Top of Records

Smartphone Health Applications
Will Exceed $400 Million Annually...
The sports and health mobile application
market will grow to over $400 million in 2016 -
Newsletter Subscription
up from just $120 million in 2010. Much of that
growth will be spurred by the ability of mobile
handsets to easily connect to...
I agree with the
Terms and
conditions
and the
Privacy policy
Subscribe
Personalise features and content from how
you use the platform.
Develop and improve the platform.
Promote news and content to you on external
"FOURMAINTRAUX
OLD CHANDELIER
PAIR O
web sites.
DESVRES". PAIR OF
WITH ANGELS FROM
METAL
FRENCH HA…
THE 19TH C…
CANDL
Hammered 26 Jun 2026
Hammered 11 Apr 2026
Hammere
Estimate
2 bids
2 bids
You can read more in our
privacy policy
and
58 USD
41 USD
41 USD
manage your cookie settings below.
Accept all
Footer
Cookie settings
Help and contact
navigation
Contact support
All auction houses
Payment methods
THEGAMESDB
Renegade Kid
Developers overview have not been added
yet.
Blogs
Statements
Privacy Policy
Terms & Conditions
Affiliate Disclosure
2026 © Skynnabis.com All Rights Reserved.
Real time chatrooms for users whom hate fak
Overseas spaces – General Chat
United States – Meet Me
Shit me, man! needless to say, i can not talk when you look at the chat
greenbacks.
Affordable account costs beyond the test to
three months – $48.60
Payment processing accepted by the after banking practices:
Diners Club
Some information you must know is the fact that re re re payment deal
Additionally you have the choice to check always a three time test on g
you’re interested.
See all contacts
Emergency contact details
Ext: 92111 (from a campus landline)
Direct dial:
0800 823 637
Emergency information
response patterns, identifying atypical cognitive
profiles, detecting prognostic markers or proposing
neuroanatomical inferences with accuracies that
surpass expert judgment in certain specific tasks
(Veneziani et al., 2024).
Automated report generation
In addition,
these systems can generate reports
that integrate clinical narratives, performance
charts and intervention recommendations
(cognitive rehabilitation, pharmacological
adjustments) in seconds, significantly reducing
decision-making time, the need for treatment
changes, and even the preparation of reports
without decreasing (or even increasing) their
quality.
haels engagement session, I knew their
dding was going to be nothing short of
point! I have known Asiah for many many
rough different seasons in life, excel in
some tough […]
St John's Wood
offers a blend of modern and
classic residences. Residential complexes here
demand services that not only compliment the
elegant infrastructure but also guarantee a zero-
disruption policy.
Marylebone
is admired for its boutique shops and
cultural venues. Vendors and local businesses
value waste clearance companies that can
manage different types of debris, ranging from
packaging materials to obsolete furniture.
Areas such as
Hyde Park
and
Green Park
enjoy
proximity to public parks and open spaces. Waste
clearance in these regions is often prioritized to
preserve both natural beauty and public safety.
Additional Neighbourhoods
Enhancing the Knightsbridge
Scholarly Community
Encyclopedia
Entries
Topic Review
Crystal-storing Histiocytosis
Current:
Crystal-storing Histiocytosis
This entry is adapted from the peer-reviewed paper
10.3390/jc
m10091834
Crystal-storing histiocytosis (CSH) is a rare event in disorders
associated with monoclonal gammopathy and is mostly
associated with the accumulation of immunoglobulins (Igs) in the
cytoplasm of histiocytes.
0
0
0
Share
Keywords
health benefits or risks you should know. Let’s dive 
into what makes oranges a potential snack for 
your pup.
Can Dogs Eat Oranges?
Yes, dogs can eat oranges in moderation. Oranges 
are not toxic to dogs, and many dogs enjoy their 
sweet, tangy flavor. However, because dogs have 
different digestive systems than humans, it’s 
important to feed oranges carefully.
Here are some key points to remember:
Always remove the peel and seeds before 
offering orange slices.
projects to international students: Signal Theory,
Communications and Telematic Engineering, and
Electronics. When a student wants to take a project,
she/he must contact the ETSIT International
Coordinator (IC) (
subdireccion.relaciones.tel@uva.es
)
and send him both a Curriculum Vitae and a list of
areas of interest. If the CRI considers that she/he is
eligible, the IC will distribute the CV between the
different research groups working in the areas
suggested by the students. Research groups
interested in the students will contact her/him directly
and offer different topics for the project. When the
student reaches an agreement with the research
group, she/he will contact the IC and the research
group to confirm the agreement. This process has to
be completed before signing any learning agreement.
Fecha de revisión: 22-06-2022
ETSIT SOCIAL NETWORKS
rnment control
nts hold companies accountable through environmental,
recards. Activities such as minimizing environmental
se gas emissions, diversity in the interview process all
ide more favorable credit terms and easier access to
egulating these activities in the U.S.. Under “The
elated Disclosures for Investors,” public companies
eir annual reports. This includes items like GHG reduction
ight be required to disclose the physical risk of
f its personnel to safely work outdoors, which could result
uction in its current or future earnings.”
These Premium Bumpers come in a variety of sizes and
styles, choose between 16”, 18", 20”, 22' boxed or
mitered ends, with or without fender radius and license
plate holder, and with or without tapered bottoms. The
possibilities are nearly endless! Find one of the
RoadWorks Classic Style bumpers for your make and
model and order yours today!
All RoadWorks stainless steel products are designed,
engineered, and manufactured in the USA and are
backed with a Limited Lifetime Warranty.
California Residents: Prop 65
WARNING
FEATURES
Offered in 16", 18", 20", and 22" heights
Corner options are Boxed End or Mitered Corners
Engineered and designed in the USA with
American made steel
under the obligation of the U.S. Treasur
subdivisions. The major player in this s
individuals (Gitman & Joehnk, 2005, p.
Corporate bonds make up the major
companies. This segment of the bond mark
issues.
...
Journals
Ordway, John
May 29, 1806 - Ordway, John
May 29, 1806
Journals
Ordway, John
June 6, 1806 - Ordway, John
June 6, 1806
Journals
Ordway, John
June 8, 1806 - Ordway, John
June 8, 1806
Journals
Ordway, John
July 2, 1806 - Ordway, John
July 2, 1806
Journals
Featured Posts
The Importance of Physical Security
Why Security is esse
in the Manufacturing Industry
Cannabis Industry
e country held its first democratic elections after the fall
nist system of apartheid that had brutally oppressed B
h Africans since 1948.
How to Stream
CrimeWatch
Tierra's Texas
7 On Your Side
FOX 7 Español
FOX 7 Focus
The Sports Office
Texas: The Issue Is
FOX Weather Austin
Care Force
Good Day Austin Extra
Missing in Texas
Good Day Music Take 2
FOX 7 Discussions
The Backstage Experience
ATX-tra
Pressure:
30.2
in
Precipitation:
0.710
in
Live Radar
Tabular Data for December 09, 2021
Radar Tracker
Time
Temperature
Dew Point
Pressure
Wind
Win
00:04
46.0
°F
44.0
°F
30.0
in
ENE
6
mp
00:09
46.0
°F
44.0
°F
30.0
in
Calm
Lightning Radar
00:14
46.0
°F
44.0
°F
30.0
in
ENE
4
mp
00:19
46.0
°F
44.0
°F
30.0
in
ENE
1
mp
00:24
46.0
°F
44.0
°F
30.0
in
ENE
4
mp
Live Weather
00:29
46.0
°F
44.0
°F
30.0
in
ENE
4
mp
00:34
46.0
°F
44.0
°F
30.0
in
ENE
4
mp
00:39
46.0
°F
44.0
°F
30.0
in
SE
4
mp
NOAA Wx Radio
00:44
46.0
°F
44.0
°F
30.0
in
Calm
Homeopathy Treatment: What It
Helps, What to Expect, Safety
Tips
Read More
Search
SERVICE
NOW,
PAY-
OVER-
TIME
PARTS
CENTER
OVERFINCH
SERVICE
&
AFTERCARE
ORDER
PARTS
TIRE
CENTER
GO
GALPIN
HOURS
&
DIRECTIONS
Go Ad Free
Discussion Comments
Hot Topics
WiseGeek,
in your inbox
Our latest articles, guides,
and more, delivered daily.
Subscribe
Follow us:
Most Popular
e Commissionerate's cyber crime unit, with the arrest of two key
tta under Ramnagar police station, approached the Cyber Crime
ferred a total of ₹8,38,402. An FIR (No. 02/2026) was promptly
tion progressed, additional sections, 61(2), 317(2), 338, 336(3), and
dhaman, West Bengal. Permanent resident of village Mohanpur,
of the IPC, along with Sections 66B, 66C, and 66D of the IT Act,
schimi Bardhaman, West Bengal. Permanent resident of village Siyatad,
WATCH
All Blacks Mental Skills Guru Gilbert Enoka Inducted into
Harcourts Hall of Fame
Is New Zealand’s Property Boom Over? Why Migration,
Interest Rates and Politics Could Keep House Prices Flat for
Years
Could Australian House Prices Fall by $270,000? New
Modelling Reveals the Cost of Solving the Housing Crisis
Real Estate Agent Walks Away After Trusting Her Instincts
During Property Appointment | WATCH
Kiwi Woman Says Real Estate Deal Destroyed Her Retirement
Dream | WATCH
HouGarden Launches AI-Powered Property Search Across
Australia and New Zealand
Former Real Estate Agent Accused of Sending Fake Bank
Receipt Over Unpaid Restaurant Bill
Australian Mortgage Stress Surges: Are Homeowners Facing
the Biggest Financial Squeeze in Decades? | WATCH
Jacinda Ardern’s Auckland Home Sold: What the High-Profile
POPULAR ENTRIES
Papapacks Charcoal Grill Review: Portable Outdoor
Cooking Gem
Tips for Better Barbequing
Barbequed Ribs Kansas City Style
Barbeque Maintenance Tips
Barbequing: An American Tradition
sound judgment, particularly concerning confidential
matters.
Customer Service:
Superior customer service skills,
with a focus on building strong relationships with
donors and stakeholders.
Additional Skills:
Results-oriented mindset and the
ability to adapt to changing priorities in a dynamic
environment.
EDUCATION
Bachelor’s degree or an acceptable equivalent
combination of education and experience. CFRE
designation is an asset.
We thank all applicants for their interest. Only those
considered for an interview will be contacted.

Bottom of Records

• [What to do]: The answer must be a verbatim transcription of the entries above, from the first line through the line that contains "manage your cookie settings below.", and nothing more.

• [Exercise output]:
Smartphone Health Applications
Will Exceed $400 Million Annually...
The sports and health mobile application
market will grow to over $400 million in 2016 -
Newsletter Subscription
up from just $120 million in 2010. Much of that
growth will be spurred by the ability of mobile
handsets to easily connect to...
I agree with the
Terms and
conditions
and the
Privacy policy
Subscribe
Personalise features and content from how
you use the platform.
Develop and improve the platform.
Promote news and content to you on external
"FOURMAINTRAUX
OLD CHANDELIER
PAIR O
web sites.
DESVRES". PAIR OF
WITH ANGELS FROM
METAL
FRENCH HA…
THE 19TH C…
CANDL
Hammered 26 Jun 2026
Hammered 11 Apr 2026
Hammere
Estimate
2 bids
2 bids
You can read more in our
privacy policy
and
58 USD
41 USD
41 USD
manage your cookie settings below.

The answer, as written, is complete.